> [Problem requirements]:
Extract all lines that hold "Clemson" from the records below.

> [Provided data]:
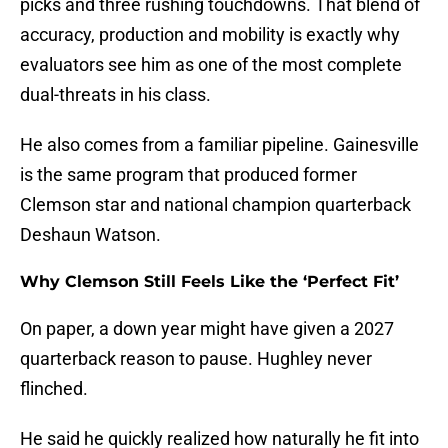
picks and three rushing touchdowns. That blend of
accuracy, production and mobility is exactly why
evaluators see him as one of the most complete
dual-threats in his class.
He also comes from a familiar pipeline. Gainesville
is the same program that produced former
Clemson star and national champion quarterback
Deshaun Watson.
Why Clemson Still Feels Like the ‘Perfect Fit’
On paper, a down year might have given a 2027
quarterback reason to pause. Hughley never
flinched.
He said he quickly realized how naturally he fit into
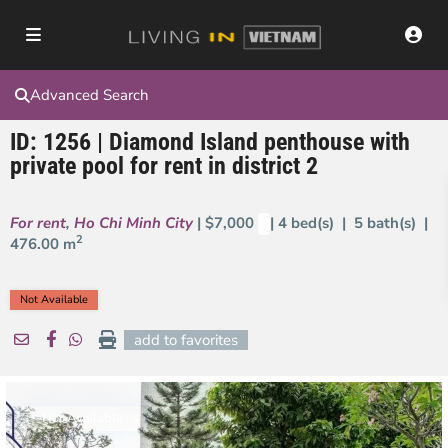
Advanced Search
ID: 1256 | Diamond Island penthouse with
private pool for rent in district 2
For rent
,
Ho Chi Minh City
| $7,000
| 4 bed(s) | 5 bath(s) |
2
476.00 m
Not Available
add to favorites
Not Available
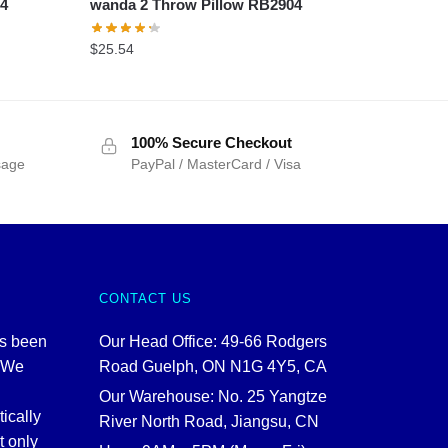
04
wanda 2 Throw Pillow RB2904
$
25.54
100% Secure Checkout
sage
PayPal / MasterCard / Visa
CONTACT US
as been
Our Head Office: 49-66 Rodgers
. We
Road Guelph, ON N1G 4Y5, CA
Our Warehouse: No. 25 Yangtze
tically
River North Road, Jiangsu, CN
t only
==
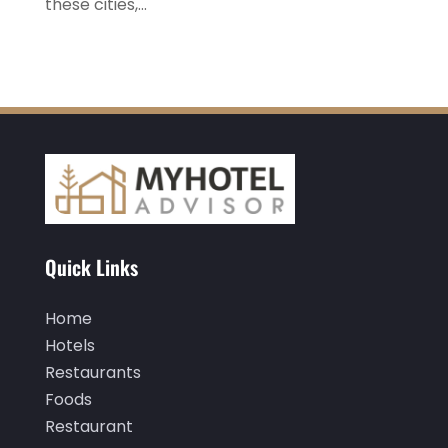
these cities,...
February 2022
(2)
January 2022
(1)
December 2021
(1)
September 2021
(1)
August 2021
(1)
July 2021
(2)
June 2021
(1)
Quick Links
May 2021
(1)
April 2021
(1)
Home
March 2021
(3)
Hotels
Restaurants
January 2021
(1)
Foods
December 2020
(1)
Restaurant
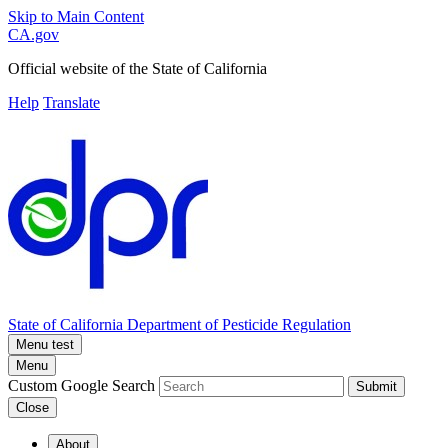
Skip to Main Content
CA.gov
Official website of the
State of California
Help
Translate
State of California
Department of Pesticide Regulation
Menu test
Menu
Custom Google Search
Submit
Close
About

> [Completed exercise]:
Clemson star and national champion quarterback
Why Clemson Still Feels Like the ‘Perfect Fit’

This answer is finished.